Les renseignements relatifs à ce personnage chez les écrivains chrétiens deviennent si vite fabuleux que des doutes ont pu s’élever sur la réalité de son existence. Que la légende se soit emparée de ce nom et ait groupé autour de lui beaucoup de récits fantaisistes, ce n’est pas douteux, mais on ne peut admettre que ce qui est dit de Simon soit uniquement légendaire. Toute l’école de Baur a voulu voir en lui une sorte de caricature de saint Paul. Mais comment l’auteur des Actes, si favorable à Pau !, aurait-il admis une donnée dont le sens hostile ne pouvait lui échapper ? Cette question posée par Renan nous paraît décisive.
On a voulu quelquefois l’identifier avec Simon de Gitton, autre personnage à demi légendaire sur lequel on ne sait à peu près rien. D’après la tradition, celui-ci est célèbre par ses luttes contre saint Pierre. Les Acta Pauli et Pétri disent que leur premier conflit eut lieu à Antioche où Simon fut confondu, puis la tradition conduit Simon de Gitton jusqu’à Rome, à la suite de Pierre qu’il attaque devant Néron, de l’esprit duquel il s’est emparé. Il annonça qu’il s’élèverait dans les airs ; il le fit en effet, nous dit-on ; mais on ajoute que saint Pierre parvint à rompre le charme, que Simon tomba lourdement et vint se briser aux pieds de Néron.
Prolongeant la ligne qui semble indiquée par le verset du livre des Actes où il est parlé de la puissance de Dieu, celle qu’on appelle la grande (verset 10), les apologètes de la foi chrétienne ont fait de Simon le fondateur et le chef d’une secte gnostique qui est mentionnée dans le livre des Philosophoumena. Les Simonites sont combattus chez les Pères des premiers siècles. Le système qu’on attribue à Simon et qui se rapproche de ce que l’on sait de ceux de Basilide et de Valentin est un amalgame assez incohérent de notions stoïciennes, valentiniennes et ophites. L’auteur inconnu qui en a rédigé les linéaments a d’abord été un philosophe imbu de stoïcisme : il identifie Dieu avec le feu. Dans la littérature gnostique, plus la figure de Simon prend de précision et plus elle s’éloigne de la réalité pour tomber dans le pur romanesque.

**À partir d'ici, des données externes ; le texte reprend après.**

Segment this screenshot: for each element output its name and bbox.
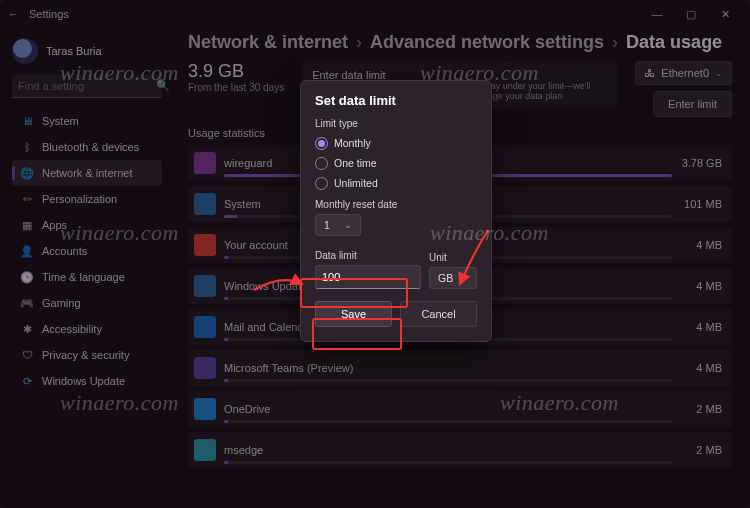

Il faut laisser à cette figure tout son mystère. C’est tout simplement celle d’un thaumaturge qui a essayé de présenter une doctrine constituant à la fois une parodie de l’Évangile et une croyance en antagonisme avec lui. Il semble bien que Simon ait été le premier des hérésiarques, en tout cas le premier que l’Église chrétienne traita comme tel (voir Loi dans l’Ancien Testament, fin de l’article). Son nom, haï presque à l’égal de celui de Judas, fut pris peu à peu comme synonyme d’anti-apôtre. Il devint la dernière injure et comme un mot proverbial pour désigner un imposteur de profession, un adversaire de la vérité, qu’on voulait indiquer avec mystère.
R. A.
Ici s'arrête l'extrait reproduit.